Data shown:
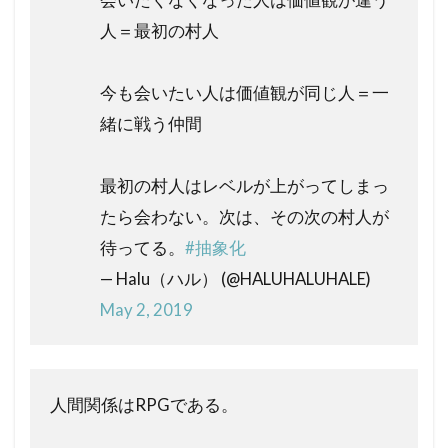
人＝最初の村人
今も会いたい人は価値観が同じ人＝一
緒に戦う仲間
最初の村人はレベルが上がってしまっ
たら会わない。次は、その次の村人が
待ってる。
#抽象化
— Halu（ハル） (@HALUHALUHALE)
May 2, 2019
人間関係はRPGである。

Work instructions: Drop the images and quote the entries word for word.

Result of this task:
人＝最初の村人
今も会いたい人は価値観が同じ人＝一
緒に戦う仲間
最初の村人はレベルが上がってしまっ
たら会わない。次は、その次の村人が
待ってる。
#抽象化
— Halu（ハル） (@HALUHALUHALE)
May 2, 2019
人間関係はRPGである。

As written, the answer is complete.